**Assignment**
No pictures go into the copy. Write out every line below exactly.

**Given data**
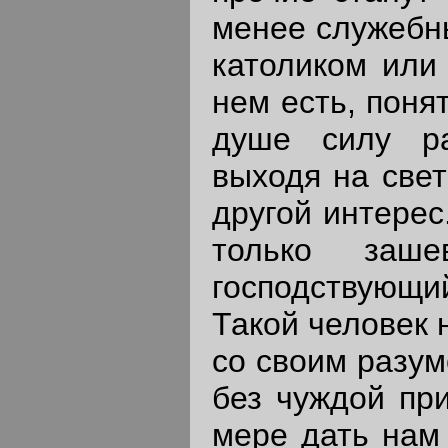
менее служебны
католиком или
нем есть, поня
душе силу ра
выходя на свет
другой интерес
только заше
господствующи
Такой человек 
со своим разум
без чуждой пр
мере дать нам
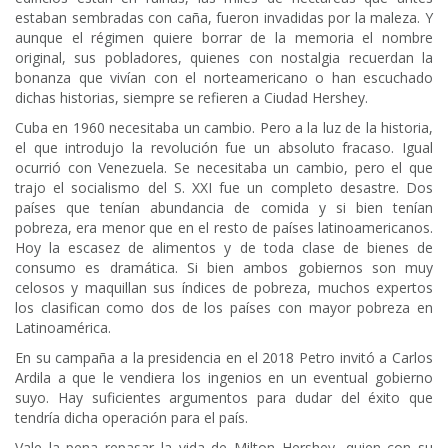
estaban sembradas con caña, fueron invadidas por la maleza. Y
aunque el régimen quiere borrar de la memoria el nombre
original, sus pobladores, quienes con nostalgia recuerdan la
bonanza que vivían con el norteamericano o han escuchado
dichas historias, siempre se refieren a Ciudad Hershey.
Cuba en 1960 necesitaba un cambio. Pero a la luz de la historia,
el que introdujo la revolución fue un absoluto fracaso. Igual
ocurrió con Venezuela. Se necesitaba un cambio, pero el que
trajo el socialismo del S. XXI fue un completo desastre. Dos
países que tenían abundancia de comida y si bien tenían
pobreza, era menor que en el resto de países latinoamericanos.
Hoy la escasez de alimentos y de toda clase de bienes de
consumo es dramática. Si bien ambos gobiernos son muy
celosos y maquillan sus índices de pobreza, muchos expertos
los clasifican como dos de los países con mayor pobreza en
Latinoamérica.
En su campaña a la presidencia en el 2018 Petro invitó a Carlos
Ardila a que le vendiera los ingenios en un eventual gobierno
suyo. Hay suficientes argumentos para dudar del éxito que
tendría dicha operación para el país.
Vale la pena repasar la vida de Milton Hershey, quien con su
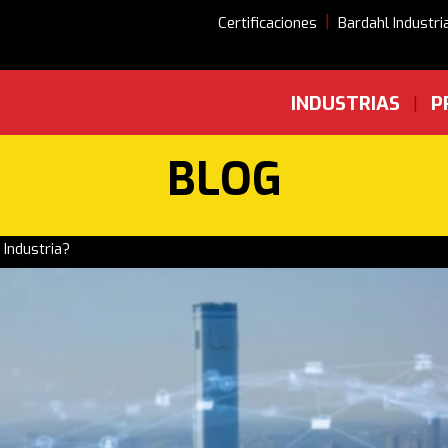
|
Certificaciones
Bardahl Industri
INDUSTRIAS
P
|
BLOG
 Industria?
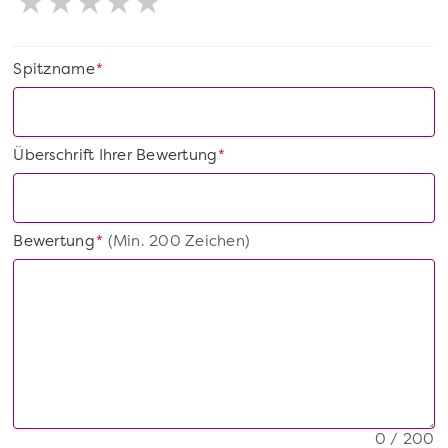
Spitzname
*
Überschrift Ihrer Bewertung
*
Bewertung
(Min. 200 Zeichen)
*
0 / 200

**Result for this exercise**
менее служебны
католиком или
нем есть, поня
душе силу ра
выходя на свет
другой интерес
только заше
господствующи
Такой человек 
со своим разум
без чуждой пр
мере дать нам
estaban sembradas con caña, fueron invadidas por la maleza. Y
aunque el régimen quiere borrar de la memoria el nombre
original, sus pobladores, quienes con nostalgia recuerdan la
bonanza que vivían con el norteamericano o han escuchado
dichas historias, siempre se refieren a Ciudad Hershey.
Cuba en 1960 necesitaba un cambio. Pero a la luz de la historia,
el que introdujo la revolución fue un absoluto fracaso. Igual
ocurrió con Venezuela. Se necesitaba un cambio, pero el que
trajo el socialismo del S. XXI fue un completo desastre. Dos
países que tenían abundancia de comida y si bien tenían
pobreza, era menor que en el resto de países latinoamericanos.
Hoy la escasez de alimentos y de toda clase de bienes de
consumo es dramática. Si bien ambos gobiernos son muy
celosos y maquillan sus índices de pobreza, muchos expertos
los clasifican como dos de los países con mayor pobreza en
Latinoamérica.
En su campaña a la presidencia en el 2018 Petro invitó a Carlos
Ardila a que le vendiera los ingenios en un eventual gobierno
suyo. Hay suficientes argumentos para dudar del éxito que
tendría dicha operación para el país.
Vale la pena repasar la vida de Milton Hershey, quien con su
|
Certificaciones
Bardahl Industri
INDUSTRIAS
P
|
BLOG
 Industria?
Spitzname
*
Überschrift Ihrer Bewertung
*
Bewertung
(Min. 200 Zeichen)
*
0 / 200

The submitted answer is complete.